President Joe Biden’s American Families Plan (AFP) would impose a capital gains tax at death while essentially doubling the capital gains tax rate. With a major exception for large investors, it would make these changes without grandfathering existing unrealized capital gains.
This death tax would likely hit single taxpayers who own their homes more than married couples, because the appreciation of a home is not impacted by the owner’s marital status. A single person with a reasonable mortgage and some modest other capital gains assets at death could have her residence’s value eaten away by the new tax plus the mortgage.
Consider a single woman who has owned a New York apartment, her only asset, for 40 years. Jane has never made anywhere near $400,000 a year, so Biden has promised to not raise her taxes. She has two adult children who are also firmly in the middle class. Like all New York residential property, Jane’s apartment has increased in value dramatically since her purchase after her husband’s death in 1981. And like many widows, she refinanced her apartment to pay for her children’s college educations, for weddings, and for a couple of vacations. Today, her $200,000 apartment has a fair market value of $2,000,000. She has a mortgage of $1,500,000.
A 40 percent capital gains tax at death after the exclusions allowed in the AFP would result in a tax of $220,000. Add the costs of the mortgage, and her children or grandchildren would see their inheritance reduced from $500,000 under current law to $280,000.

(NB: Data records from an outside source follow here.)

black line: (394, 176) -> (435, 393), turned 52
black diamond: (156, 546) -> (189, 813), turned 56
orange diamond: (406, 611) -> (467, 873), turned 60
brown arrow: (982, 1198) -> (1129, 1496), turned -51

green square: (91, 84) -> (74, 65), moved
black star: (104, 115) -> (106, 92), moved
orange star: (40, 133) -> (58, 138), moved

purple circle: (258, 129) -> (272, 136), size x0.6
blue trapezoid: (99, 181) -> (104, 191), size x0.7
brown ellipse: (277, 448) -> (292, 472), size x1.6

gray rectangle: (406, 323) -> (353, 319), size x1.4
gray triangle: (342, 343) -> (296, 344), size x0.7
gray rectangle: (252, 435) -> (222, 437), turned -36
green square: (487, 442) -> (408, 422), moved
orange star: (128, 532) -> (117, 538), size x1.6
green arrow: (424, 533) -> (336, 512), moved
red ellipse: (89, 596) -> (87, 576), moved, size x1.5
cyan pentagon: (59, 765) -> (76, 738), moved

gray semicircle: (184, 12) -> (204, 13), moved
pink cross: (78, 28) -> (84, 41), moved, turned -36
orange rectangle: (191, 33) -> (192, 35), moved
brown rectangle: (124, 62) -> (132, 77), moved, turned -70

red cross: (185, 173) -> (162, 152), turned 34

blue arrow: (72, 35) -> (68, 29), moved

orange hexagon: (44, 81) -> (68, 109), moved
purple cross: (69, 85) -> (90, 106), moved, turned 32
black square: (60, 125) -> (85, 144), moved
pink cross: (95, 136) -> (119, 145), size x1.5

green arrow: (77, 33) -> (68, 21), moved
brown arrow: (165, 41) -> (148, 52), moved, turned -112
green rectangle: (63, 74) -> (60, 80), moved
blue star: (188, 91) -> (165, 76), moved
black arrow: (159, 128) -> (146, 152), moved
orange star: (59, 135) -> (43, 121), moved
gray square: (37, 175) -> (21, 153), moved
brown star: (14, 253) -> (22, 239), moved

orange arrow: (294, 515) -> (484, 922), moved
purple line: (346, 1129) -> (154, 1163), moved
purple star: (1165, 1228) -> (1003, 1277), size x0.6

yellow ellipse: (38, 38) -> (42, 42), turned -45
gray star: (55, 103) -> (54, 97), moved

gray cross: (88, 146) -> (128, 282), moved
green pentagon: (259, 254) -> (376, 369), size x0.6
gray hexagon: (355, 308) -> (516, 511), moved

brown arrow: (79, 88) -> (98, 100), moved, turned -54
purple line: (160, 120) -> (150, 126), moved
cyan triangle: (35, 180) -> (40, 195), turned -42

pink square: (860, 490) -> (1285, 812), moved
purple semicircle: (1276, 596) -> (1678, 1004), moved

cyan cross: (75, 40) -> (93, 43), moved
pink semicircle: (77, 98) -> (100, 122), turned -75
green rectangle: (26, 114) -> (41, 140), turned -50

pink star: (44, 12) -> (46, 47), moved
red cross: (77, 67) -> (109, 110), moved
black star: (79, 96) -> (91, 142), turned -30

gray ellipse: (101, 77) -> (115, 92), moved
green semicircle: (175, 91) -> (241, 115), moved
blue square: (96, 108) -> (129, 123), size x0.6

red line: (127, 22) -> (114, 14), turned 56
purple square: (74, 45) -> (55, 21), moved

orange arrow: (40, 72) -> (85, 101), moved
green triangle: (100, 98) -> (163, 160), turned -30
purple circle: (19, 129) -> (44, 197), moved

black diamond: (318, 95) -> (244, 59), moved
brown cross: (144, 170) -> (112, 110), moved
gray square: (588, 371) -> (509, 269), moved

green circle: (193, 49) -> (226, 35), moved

Many middle-income Americans who have only dreamed of a year with $400,000 in taxable income would be faced with this potentially confiscatory tax at death. Taxpayers who expected to leave a nice nest egg for their children or grandchildren would see a significant portion of it go to the federal government instead.
Under the AFP, the maximum federal rate on capital gains would increase from 23.8 percent to 40.8 percent. This would be calculated with two exemptions during life and an added third exemption at death. During life and at death, taxpayers would exclude $250,000 ($500,000 for couples filing jointly) on gains from the sale of a personal residence, and taxpayers would exclude up to 100 percent of income from any qualified small business stock gains. At death, there would be an added exclusion of $1 million of capital gains ($2 million joint).
Current law excludes anyone with less than $11.7 million of net worth ($23.4 million for married couples) from any death taxes. Today, this means that $11.7 million can be passed along to family members without any reduction. But the AFP would subject taxpayers with a net worth far lower than $11.7 to a death tax. This levy would allow no deduction for any debt, whether that debt is secured debt on specific assets or personal unsecured debt.
Without grandfathering of gains at the date of passage, millions of taxpayers would see decades of investment and planning for their families reduced or evaporated in an instant.
During life, a taxpayer can determine if there should be a sale of any capital asset; a tax on the unrealized gain at death would not provide such a choice. A tax on unrealized capital gains at death would for some taxpayers result in tax rates approaching or exceeding 100 percent of the net worth of leveraged property.
For example, a taxpayer who has owned rental real estate for decades would have a tax basis after depreciation equal to the land value at acquisition. A long-owned residential rental property in Southern California could easily have a fair market value of $2 million and a tax basis of only $10,000. If a descendant had other gains in excess of the exemptions, a gain of $1,990,000 would result in a federal tax of around $800,000. If there was an existing 60 percent mortgage, the proposed tax plus the mortgage would sweep away 100 percent of the equity, leaving nothing for the family of the deceased.
The White House fact sheet on the AFP claims that it would ensure “that the wealthiest Americans play by the same rules as all other Americans.” But there is one exception to the lack of grandfathering of unrealized capital gains: the continuance of the 100 percent exemption for capital gains taxes from sales of qualified small business stock (QSBS). Such stock is issued by an active domestic C corporation, and it is most often found in the hands of very wealthy investors. The public has the opportunity to purchase stock in such a corporation only if there is an initial public offering, but the opportunity to buy it is rarely available to smaller investors. This is the domain of Wall Street venture capitalists.
So the AFP is exempting perhaps billions of dollars of capital gains income from exactly the income group who Biden has stated he wants to tax. At the same time, the law would create a death tax for millions of middle-class Americans.